After installing NSight tonight it gave a tip to disable "WDDM TDR" because when debugging on the GPU it will constantly reset the graphics card after 2 seconds when stopped at a breakpoint.

This isn't something you need NSight to do though. There is a registery edit you can do, check out this Microsoft documentation http://msdn.microsoft.com/en-us/windows/hardware/gg487368 It happens to be for Vista SP1 but if your using Win7 it should also apply. My recommendation is to adjust the timeout to something greater than 2 seconds. Disabling it completely seems harsh to me as it can actually lock up your machine if you accidently write a endless loop or something like that.

Coordinator
Dec 29, 2011 at 10:20 AM

That's a fair enough tip if you will be the only one using your application, but generally if your kernel function is taking so long then you should also ask if the algorithm can be better implemented. 

By the way you can use NSight with CUDAfy fairly easily, see: http://www.hybriddsp.com/Support/CudafyTutorials/UsingtheNVIDIANSightDebugger.aspx

 

Jan 3, 2012 at 4:58 AM

The problem is that reading from memory takes time. More than 2 seconds.
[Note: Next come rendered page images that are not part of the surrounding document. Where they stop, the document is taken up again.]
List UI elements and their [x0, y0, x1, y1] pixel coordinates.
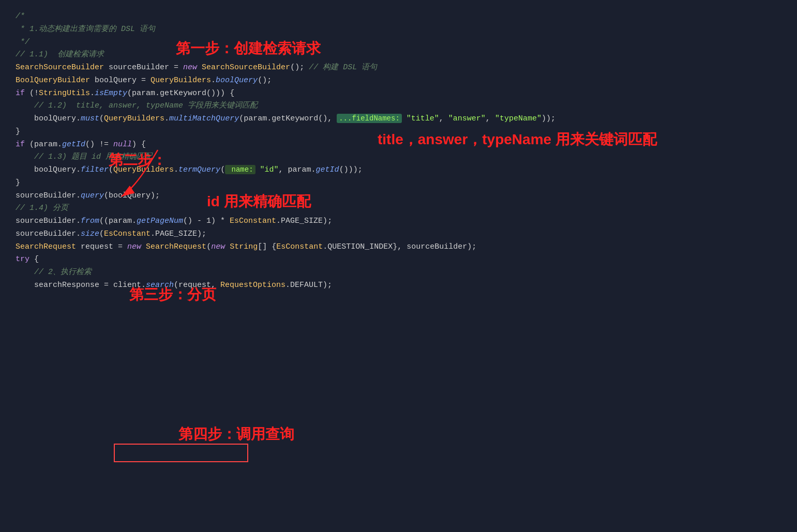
code-line-18: // 1.4) 分页: [16, 202, 787, 215]
code-line-2: */: [16, 36, 787, 49]
step2-prefix-annotation: 第二步：: [109, 149, 167, 172]
code-line-1: * 1.动态构建出查询需要的 DSL 语句: [16, 23, 787, 36]
code-line-26: // 2、执行检索: [16, 266, 787, 279]
code-line-8: boolQuery.must(QueryBuilders.multiMatchQ…: [16, 113, 787, 126]
code-line-6: if (!StringUtils.isEmpty(param.getKeywor…: [16, 87, 787, 100]
step2-id-annotation: id 用来精确匹配: [207, 190, 311, 214]
code-line-7: // 1.2) title, answer, typeName 字段用来关键词匹…: [16, 100, 787, 113]
code-line-5: BoolQueryBuilder boolQuery = QueryBuilde…: [16, 74, 787, 87]
step2-suffix-annotation: title，answer，typeName 用来关键词匹配: [378, 128, 657, 151]
code-line-20: sourceBuilder.size(EsConstant.PAGE_SIZE)…: [16, 228, 787, 241]
code-line-3: // 1.1) 创建检索请求: [16, 49, 787, 62]
code-line-25: try {: [16, 253, 787, 266]
code-line-13: }: [16, 177, 787, 190]
code-line-15: sourceBuilder.query(boolQuery);: [16, 190, 787, 203]
code-line-0: /*: [16, 10, 787, 23]
step3-annotation: 第三步：分页: [129, 283, 216, 307]
code-line-23: SearchRequest request = new SearchReques…: [16, 241, 787, 254]
step4-annotation: 第四步：调用查询: [178, 423, 294, 446]
code-container: 第一步：创建检索请求 第二步： title，answer，typeName 用来…: [5, 5, 797, 297]
search-highlight-box: [114, 444, 248, 462]
step1-annotation: 第一步：创建检索请求: [176, 37, 321, 60]
code-line-19: sourceBuilder.from((param.getPageNum() -…: [16, 215, 787, 228]
code-line-4: SearchSourceBuilder sourceBuilder = new …: [16, 62, 787, 74]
Why so long runs _gpu.CopyFromDevice(dev_par, result); ?

Jan 3, 2012 at 5:05 AM

Did the tip I mentioned work for you?

Coordinator
Jan 3, 2012 at 5:42 AM

Kernel calls are asynchronous, so do not put CPU side timing code around it since this will make no sense.  The CopyFromDevice routine will be performed after the launch, therefore appearing to take all the time.  Try using the gpu timing methods or running your code through NVIDIA Visual Compute tool - it's trivial to use and powerful.

Jan 3, 2012 at 6:53 AM
xer21 wrote:

Did the tip I mentioned work for you?

I tried, but did not help

Jan 3, 2012 at 6:59 AM
NickKopp wrote:

Kernel calls are asynchronous, so do not put CPU side timing code around it since this will make no sense.  The CopyFromDevice routine will be performed after the launch, therefore appearing to take all the time.  Try using the gpu timing methods or running your code through NVIDIA Visual Compute tool - it's trivial to use and powerful.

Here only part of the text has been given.